Le jour de leur cinquième anniversaire de mariage, Amy disparaît mystérieusement et Nick retrouve leur salon saccagé. En conférence de presse, il est incapable de jouer le rôle conventionnel que l’on attend de lui. Il ne paraît pas affecté outre mesure par la disparition de son épouse. Il ne souligne pas combien elle était merveilleuse, combien elle était semblable à « l’épatante Amy », personnage à peine fictif que les livres des parents de la jeune femme ont rendu célèbre. Nick semble peu concerné par cette affaire qui suscite une profonde émotion dans tout le pays. Une animatrice télé à scandale a tôt fait de le désigner comme le meurtrier de sa femme. Or, la peine de mort est en vigueur dans le Missouri. »

Vraiment convenu me direz-vous.. Oui mais voilà. Fincher est un grand réalisateur (Seven, Fight Club…). Il va donc placer cette intrigue banale dans le monde moderne. Un monde dominé par les femmes. Un retour progressif vers le matriarcat d’antan.
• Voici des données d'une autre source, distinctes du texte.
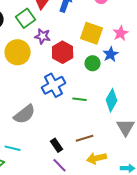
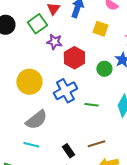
yellow square: (92, 33) -> (100, 29), moved, size x0.7
yellow circle: (18, 52) -> (29, 82), moved
cyan line: (13, 148) -> (31, 145), moved

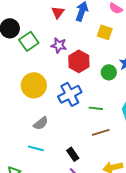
green square: (37, 24) -> (29, 41), moved
gray semicircle: (36, 120) -> (41, 123), size x0.7
brown line: (96, 144) -> (101, 132), moved

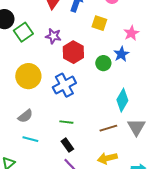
green line: (96, 108) -> (66, 122), moved
gray semicircle: (41, 123) -> (25, 116), moved
brown line: (101, 132) -> (108, 128), moved

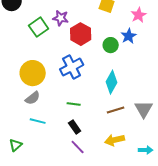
green square: (23, 32) -> (39, 27), moved
yellow circle: (28, 76) -> (33, 73), moved
cyan diamond: (122, 100) -> (112, 82), moved

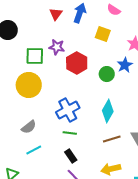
green square: (39, 27) -> (35, 56), turned 36
blue cross: (72, 67) -> (68, 110), moved
yellow circle: (33, 73) -> (29, 85), moved
cyan line: (38, 121) -> (34, 150), turned -42

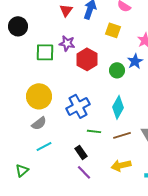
yellow circle: (29, 85) -> (39, 96), moved
green line: (70, 133) -> (94, 131), moved

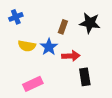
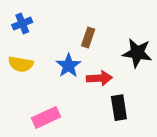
black star: (90, 23) -> (137, 53), moved
yellow semicircle: (27, 46) -> (21, 64), moved

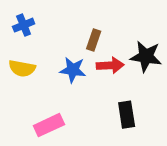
blue star: (68, 66) -> (73, 70), turned -30
red arrow: (99, 78) -> (110, 65), moved

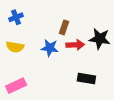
black rectangle: (127, 115) -> (86, 78), turned -72
pink rectangle: (49, 125) -> (16, 86), moved

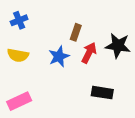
red arrow: (75, 45) -> (89, 53), turned -60
blue star: (50, 48) -> (59, 56), turned -30

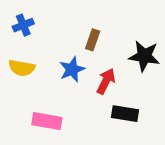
red arrow: (89, 53) -> (106, 81), moved
pink rectangle: (19, 101) -> (47, 121), moved, turned 35

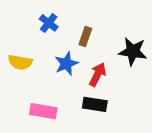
blue cross: (23, 25) -> (49, 23), moved, turned -30
black rectangle: (125, 114) -> (95, 104), moved

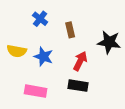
brown rectangle: (85, 36) -> (70, 30), turned -32
blue star: (66, 64) -> (43, 57), moved, turned -30

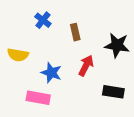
blue star: (43, 57) -> (51, 73), moved
black rectangle: (78, 86) -> (113, 92), moved

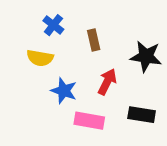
yellow semicircle: (18, 55) -> (40, 58), moved
pink rectangle: (38, 98) -> (89, 121), moved

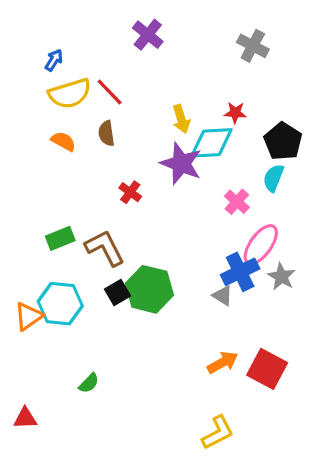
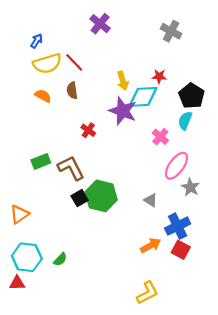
blue cross: (240, 272) -> (178, 226), moved
cyan hexagon: (60, 304) -> (27, 257), moved
red square: (267, 369) -> (181, 250), size x0.7

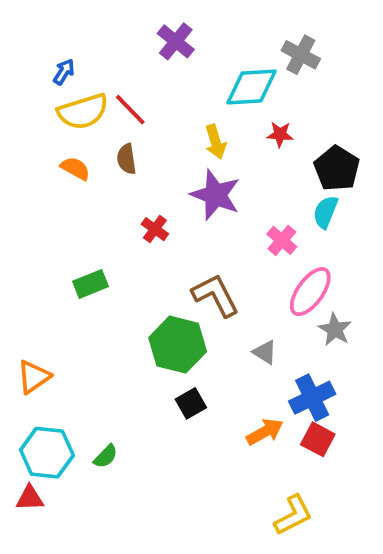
cyan diamond: (143, 97) -> (252, 87), moved
green rectangle: (41, 161) -> (90, 284), moved
brown L-shape: (71, 168) -> (216, 295), moved
black square: (80, 198) -> (191, 403), moved
yellow L-shape: (147, 293) -> (293, 515), moved

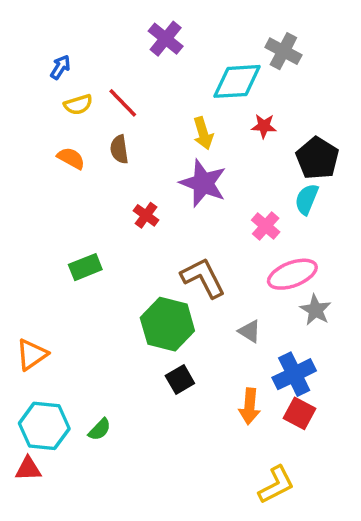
yellow semicircle: (83, 112) -> (78, 105), size x0.6
pink ellipse: (310, 292) -> (292, 274), turned 33
orange arrow: (265, 432) -> (250, 406), turned 124

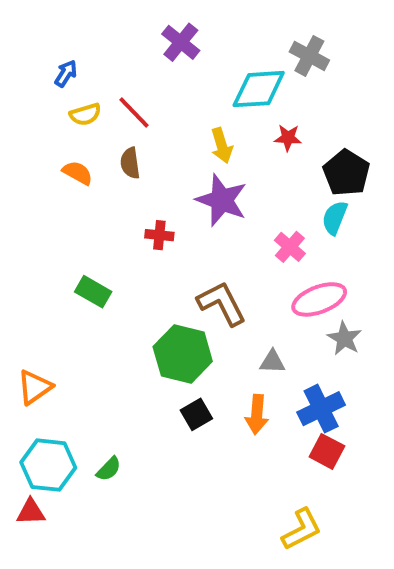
red cross: (146, 215) -> (159, 235), turned -30
green rectangle: (85, 267) -> (93, 292), turned 52
gray triangle: (250, 331) -> (272, 362), turned -30
orange arrow: (250, 406) -> (257, 414), moved

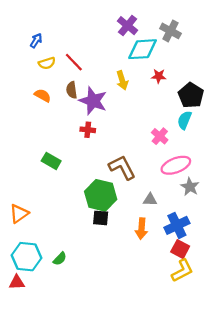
purple cross: (181, 42) -> (128, 26), moved
purple star: (222, 200) -> (93, 101), moved
black square: (196, 414) -> (101, 218), moved, turned 35
yellow L-shape: (302, 529) -> (182, 271), moved

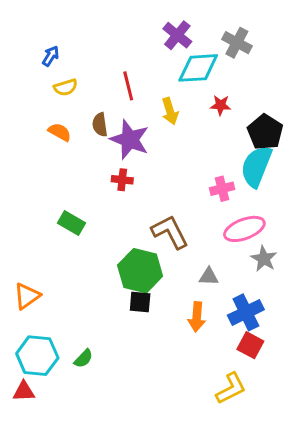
red line: (74, 62) -> (128, 86), moved, turned 30
cyan semicircle: (184, 120) -> (256, 166), size x1.6
pink cross: (160, 136) -> (222, 189), turned 35
yellow L-shape: (182, 271) -> (231, 388), moved

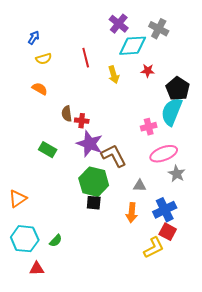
brown semicircle: (100, 125) -> (67, 114), moved
purple star: (130, 140) -> (90, 144), moved
yellow L-shape: (231, 388) -> (154, 248), moved
red triangle: (24, 391) -> (37, 269), moved

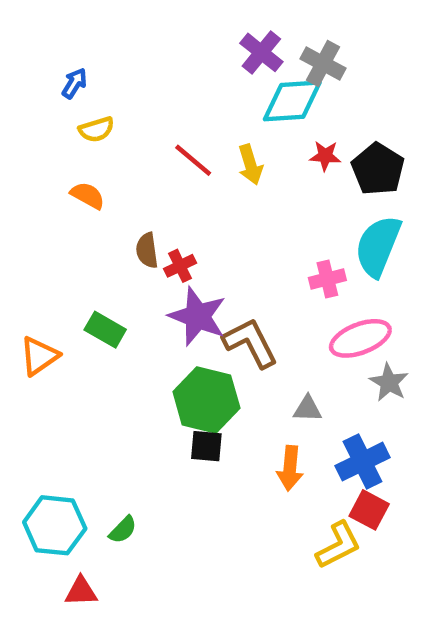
gray cross: (159, 29) -> (323, 63), moved
red line: (86, 58) -> (193, 160), moved, turned -36
black pentagon: (178, 89) -> (378, 169), moved
red cross: (82, 121) -> (180, 266), turned -32
orange triangle: (18, 199) -> (39, 356), moved

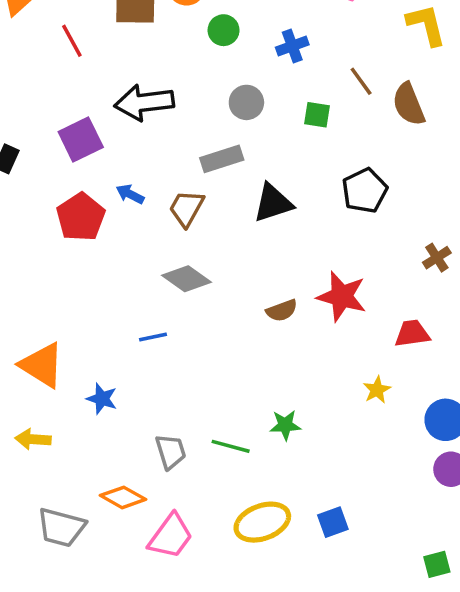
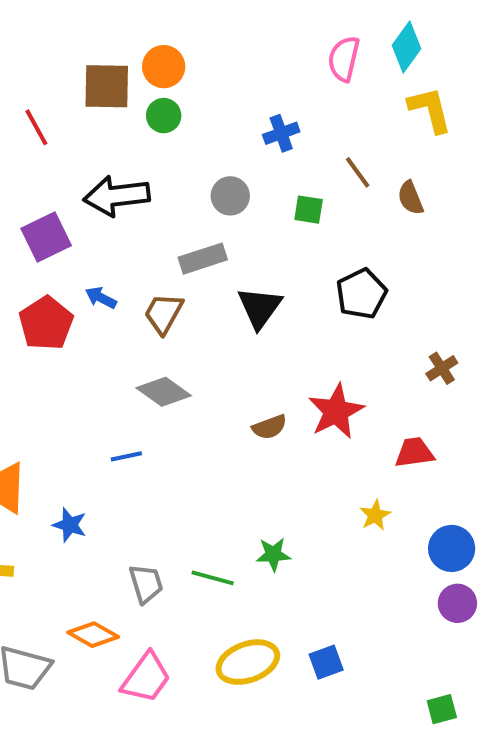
green circle: (224, 30) -> (164, 116), moved
brown semicircle: (409, 104) -> (410, 198), size x0.7
black triangle: (273, 203) -> (260, 308), turned -36
red star: (342, 296) -> (336, 411), turned 30

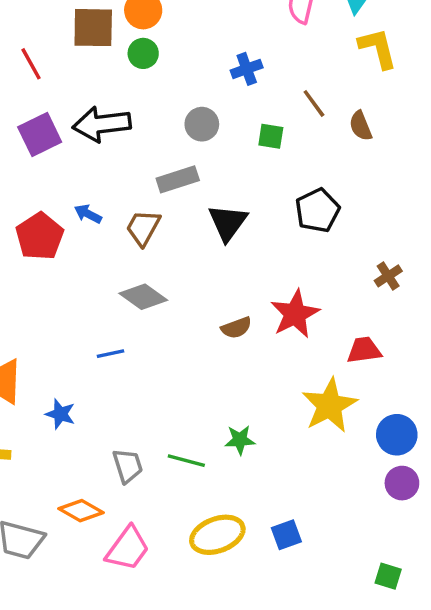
purple square: (46, 237) -> (40, 135), moved
yellow star: (375, 515) -> (330, 405), size x2.0
green square: (442, 709) -> (388, 576), turned 32

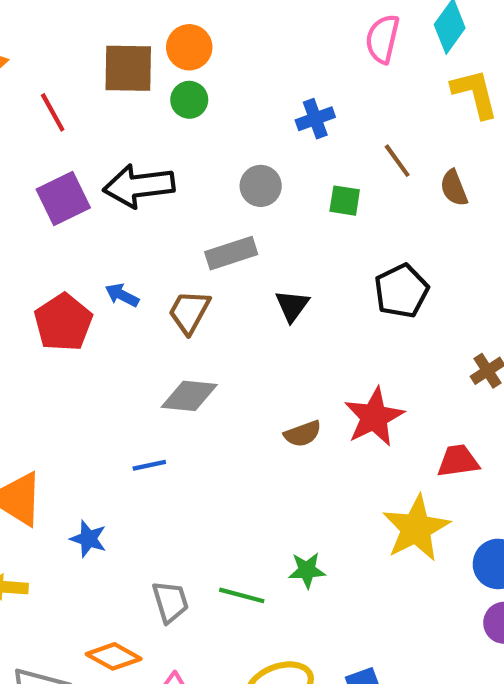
black triangle: (228, 222) -> (292, 306), size x0.7
gray diamond: (143, 297) -> (189, 396), turned -30

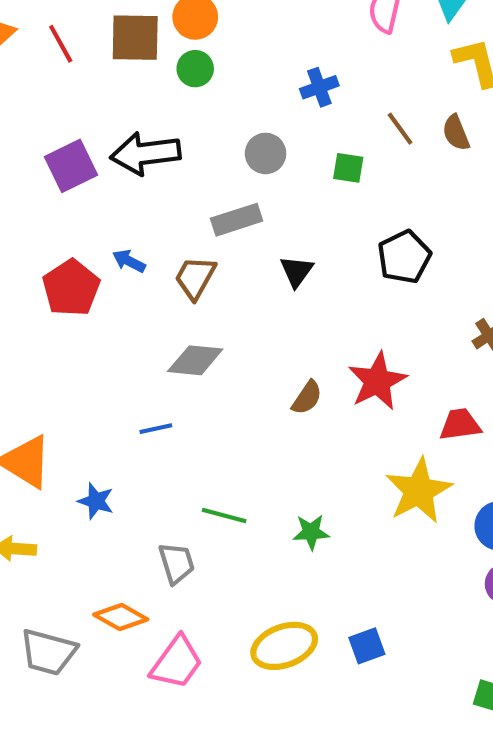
red line: (53, 112) -> (61, 44), moved
brown semicircle: (454, 188) -> (456, 133), moved
brown semicircle: (303, 434) -> (307, 398), turned -36
green line: (242, 595) -> (224, 516), moved

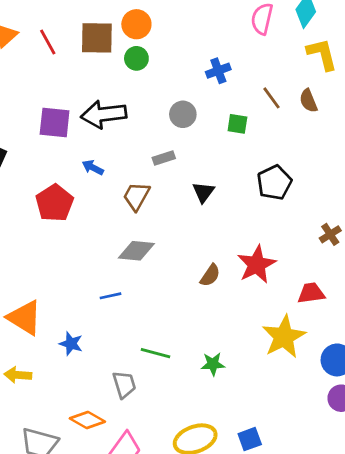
purple square: (71, 166) -> (55, 123), turned 32
gray rectangle: (237, 220) -> (164, 158), size x0.7
blue arrow: (129, 261) -> (93, 168), moved

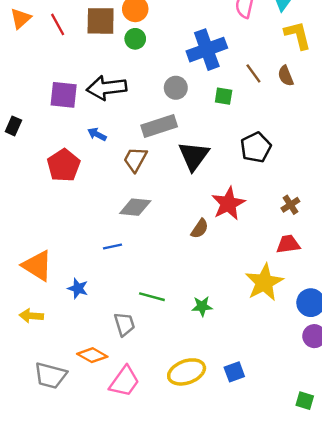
blue cross: (218, 71) -> (207, 50), size x1.8
gray rectangle: (164, 158) -> (159, 126), size x1.8
black triangle: (203, 192) -> (194, 156), size x1.6
brown cross: (330, 234) -> (290, 205), moved
red star: (257, 264) -> (228, 204), moved

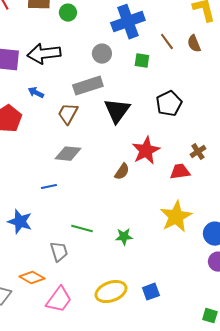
red trapezoid: (288, 244) -> (180, 172), moved
blue star: (78, 288) -> (20, 222), size x1.4

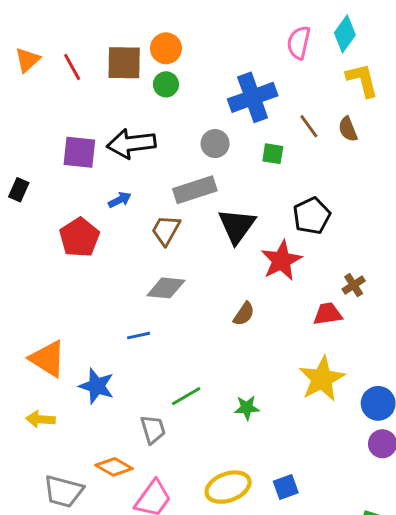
blue arrow: (36, 93) -> (120, 200), turned 126
red star: (146, 151) -> (281, 260), moved
green line: (82, 229) -> (186, 396), turned -45

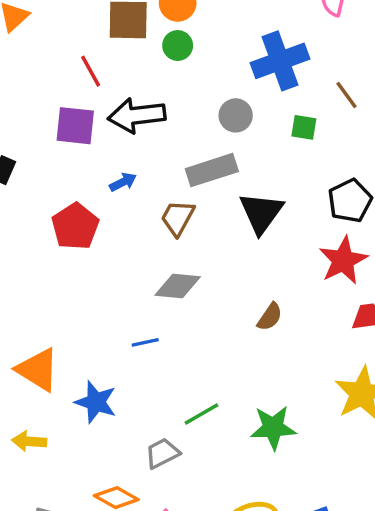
red line: (72, 67) -> (91, 71), moved
red star: (281, 260) -> (343, 260), moved
green star: (247, 408) -> (273, 428), size x1.5
gray trapezoid: (153, 429) -> (162, 453), turned -100

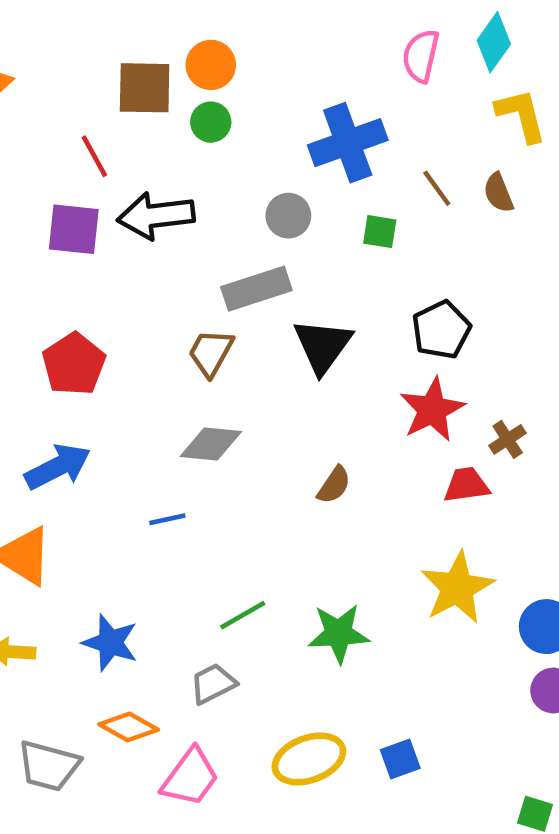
blue arrow: (123, 182) -> (58, 467), moved, size x1.8
blue star: (96, 402) -> (110, 643), moved
gray trapezoid: (162, 453) -> (213, 684), moved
Une réalisation d’identification

Les premiers plans sont fixes, seuls quelques sons d’ambiance sont audibles, le vent, la rue, le gaz sortant d’un immeuble. Le tout sur image d’époque : buildings, enseignes Coca-Cola un peu délabrées, quartiers résidentiels américains classiques, puis une maison comme une autre, puis une homme comme un autre, piégé dans l’antre matricien : le mariage moderne. Le mariage sans Église, celui où Dieu est remplacé par un contrat et l’Amour Céleste par une parodie sentimentaliste.

Le film est assez lent, des gens quittent la salle, mais le film est lent comme l’eau qui ruisselle sous les fondations (symbole féminin par excellence.. l’eau bien-sûr, pas les fondations !), qui se répand lentement, jusqu’à la noyade. Le piège est déjà refermé dès la première sensation humide au bout des orteils. Cette lenteur scénaristique est nécessaire pour permettre au spectateur de s’ennuyer d’abord, devant la vie insipide qui est parfois la sienne, de s’identifier jusqu’au bâillement. Puis, il se croit dans un mauvais épisode de séries policières à la mode, une flic pointilleuse et mystérieuse, un sous-fifre ricanant et jaloux de la vie, de la femme et de la maitresse du présumé coupable. On en serait pas moins.

De fait, les racailles parlent dans la salle, c’est agaçant. On les sort du cinéma au bon moment. Avant qu’il ne soit trop tard, non sans quelques insultes « on va niquer ta mère ». Justement nous y venons.. Le matriarcat.

Maintenant la salle conquise, endormie, identifiée ; le public ne faisant plus qu’un (sans les racailles), le film peut prendre de l’allure. Et une allure historique, avec un grand H !

Retour au Matriarcat ?

« Le matriarcat mène nécessairement à la guerre et à la violence »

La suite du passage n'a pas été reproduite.